╭─ DATA SHOWN

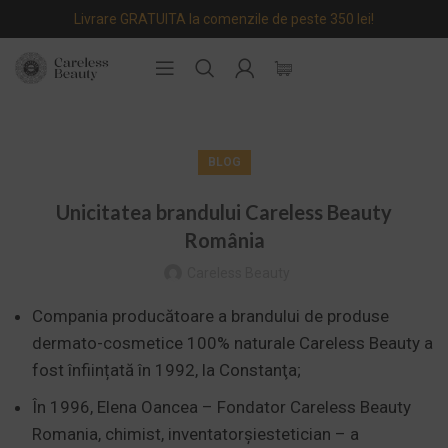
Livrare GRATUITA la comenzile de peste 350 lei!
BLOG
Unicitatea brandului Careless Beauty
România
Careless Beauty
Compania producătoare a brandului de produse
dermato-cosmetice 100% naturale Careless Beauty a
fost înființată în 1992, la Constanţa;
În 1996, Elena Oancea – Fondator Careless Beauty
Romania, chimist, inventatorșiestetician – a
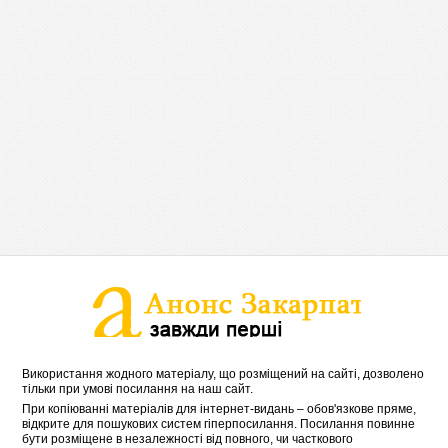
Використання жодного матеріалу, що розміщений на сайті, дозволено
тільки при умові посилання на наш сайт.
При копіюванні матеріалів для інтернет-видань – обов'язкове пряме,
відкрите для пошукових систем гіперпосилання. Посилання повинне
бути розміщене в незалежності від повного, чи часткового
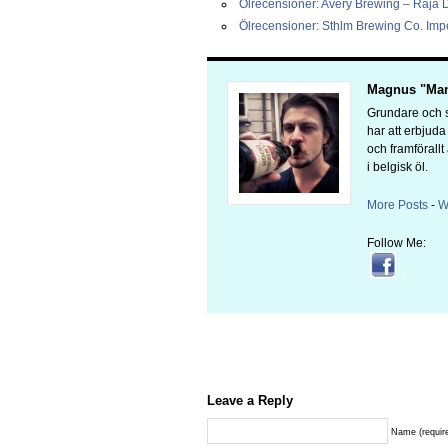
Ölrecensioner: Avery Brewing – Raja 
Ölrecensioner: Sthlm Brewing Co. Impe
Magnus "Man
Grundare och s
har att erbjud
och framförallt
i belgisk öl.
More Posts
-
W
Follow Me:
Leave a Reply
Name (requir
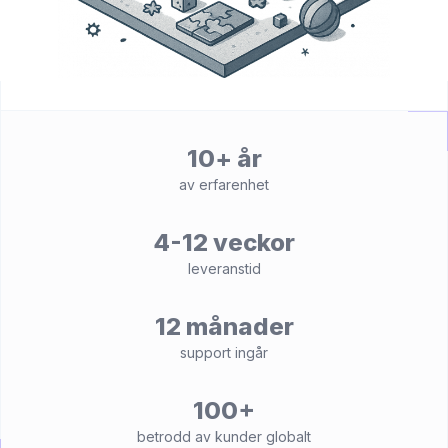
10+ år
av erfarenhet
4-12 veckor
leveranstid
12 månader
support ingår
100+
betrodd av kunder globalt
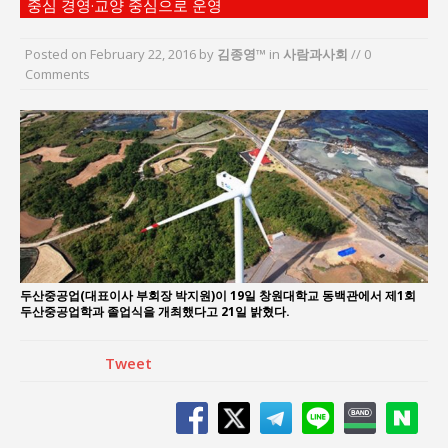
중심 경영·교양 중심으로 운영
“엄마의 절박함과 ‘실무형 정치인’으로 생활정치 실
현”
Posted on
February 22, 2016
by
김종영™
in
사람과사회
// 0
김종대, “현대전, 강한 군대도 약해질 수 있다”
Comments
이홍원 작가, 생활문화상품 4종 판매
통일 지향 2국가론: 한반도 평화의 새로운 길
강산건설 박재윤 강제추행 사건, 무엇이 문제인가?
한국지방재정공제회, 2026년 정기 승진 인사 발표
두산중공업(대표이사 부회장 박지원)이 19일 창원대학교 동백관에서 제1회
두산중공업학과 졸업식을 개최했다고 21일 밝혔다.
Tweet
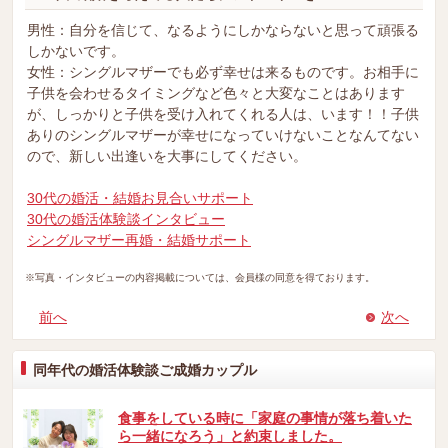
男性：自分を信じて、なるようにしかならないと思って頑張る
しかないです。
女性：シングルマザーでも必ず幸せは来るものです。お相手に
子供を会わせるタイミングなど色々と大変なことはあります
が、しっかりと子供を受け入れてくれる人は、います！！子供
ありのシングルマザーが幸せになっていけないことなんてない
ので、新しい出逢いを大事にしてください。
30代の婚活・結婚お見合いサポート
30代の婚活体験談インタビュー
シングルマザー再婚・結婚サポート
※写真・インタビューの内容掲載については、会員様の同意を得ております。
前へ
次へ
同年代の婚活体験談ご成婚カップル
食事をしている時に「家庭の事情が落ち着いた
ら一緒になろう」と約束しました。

╰─
╭─ DATA SHOWN

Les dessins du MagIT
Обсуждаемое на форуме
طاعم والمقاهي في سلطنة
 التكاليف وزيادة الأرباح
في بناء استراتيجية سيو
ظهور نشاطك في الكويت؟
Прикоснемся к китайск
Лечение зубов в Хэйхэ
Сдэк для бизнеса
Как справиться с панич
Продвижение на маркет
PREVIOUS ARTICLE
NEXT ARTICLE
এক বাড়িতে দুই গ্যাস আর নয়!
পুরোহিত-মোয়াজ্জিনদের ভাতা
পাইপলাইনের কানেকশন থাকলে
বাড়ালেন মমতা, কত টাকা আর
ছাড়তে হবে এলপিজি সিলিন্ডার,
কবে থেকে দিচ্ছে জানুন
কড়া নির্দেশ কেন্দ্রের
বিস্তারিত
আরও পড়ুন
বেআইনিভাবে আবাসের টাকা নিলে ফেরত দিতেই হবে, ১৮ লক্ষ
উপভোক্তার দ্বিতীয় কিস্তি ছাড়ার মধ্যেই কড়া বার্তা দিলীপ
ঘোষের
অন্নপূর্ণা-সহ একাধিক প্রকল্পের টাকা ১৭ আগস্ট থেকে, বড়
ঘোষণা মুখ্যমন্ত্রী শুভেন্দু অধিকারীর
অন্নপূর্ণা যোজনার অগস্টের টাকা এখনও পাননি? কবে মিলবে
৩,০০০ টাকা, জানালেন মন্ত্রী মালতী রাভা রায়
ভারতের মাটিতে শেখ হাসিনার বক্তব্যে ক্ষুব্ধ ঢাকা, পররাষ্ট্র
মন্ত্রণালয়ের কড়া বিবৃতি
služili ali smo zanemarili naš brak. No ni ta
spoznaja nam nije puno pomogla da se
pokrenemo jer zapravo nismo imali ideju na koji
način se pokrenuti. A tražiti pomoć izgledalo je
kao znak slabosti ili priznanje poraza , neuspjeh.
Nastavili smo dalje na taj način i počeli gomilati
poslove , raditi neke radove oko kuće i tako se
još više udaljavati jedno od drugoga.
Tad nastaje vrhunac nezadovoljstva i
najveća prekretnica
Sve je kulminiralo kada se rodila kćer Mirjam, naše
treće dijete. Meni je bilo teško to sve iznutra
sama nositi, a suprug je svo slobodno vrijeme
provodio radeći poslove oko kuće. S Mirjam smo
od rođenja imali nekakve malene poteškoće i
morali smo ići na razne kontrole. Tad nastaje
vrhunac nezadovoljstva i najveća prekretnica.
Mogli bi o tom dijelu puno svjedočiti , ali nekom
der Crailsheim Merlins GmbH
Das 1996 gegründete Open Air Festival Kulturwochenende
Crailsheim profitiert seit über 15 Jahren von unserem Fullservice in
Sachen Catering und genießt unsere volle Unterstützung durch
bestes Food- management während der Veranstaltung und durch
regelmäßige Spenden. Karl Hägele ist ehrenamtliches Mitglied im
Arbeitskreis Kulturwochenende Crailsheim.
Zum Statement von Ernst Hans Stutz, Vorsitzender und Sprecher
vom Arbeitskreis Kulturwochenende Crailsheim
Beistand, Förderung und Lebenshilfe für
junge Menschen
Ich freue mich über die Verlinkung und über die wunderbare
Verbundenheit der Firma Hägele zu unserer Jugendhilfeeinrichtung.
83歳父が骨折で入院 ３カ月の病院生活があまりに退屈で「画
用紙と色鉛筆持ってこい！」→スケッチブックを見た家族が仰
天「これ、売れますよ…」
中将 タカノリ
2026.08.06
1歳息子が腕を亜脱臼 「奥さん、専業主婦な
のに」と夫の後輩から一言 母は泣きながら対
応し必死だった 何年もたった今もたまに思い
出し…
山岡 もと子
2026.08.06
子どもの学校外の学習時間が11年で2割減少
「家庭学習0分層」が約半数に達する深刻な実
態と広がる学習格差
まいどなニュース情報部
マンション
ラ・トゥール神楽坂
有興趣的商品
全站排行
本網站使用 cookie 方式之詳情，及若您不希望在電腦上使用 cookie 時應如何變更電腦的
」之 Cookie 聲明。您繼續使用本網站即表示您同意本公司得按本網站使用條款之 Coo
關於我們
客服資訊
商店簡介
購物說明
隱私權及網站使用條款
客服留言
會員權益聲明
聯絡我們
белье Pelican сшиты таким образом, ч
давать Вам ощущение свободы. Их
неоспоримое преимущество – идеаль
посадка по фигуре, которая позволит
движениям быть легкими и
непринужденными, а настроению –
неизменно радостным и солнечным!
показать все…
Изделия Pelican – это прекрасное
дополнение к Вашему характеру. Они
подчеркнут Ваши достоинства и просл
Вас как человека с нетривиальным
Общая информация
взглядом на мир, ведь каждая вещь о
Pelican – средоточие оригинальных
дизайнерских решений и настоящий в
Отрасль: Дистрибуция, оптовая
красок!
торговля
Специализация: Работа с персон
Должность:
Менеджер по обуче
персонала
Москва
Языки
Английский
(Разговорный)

╰─

DESCRIPTION OF THE TASK:
When a line above includes the word "Beauty", please list that line.

WRITTEN SOLUTION:
Unicitatea brandului Careless Beauty
Careless Beauty
dermato-cosmetice 100% naturale Careless Beauty a
În 1996, Elena Oancea – Fondator Careless Beauty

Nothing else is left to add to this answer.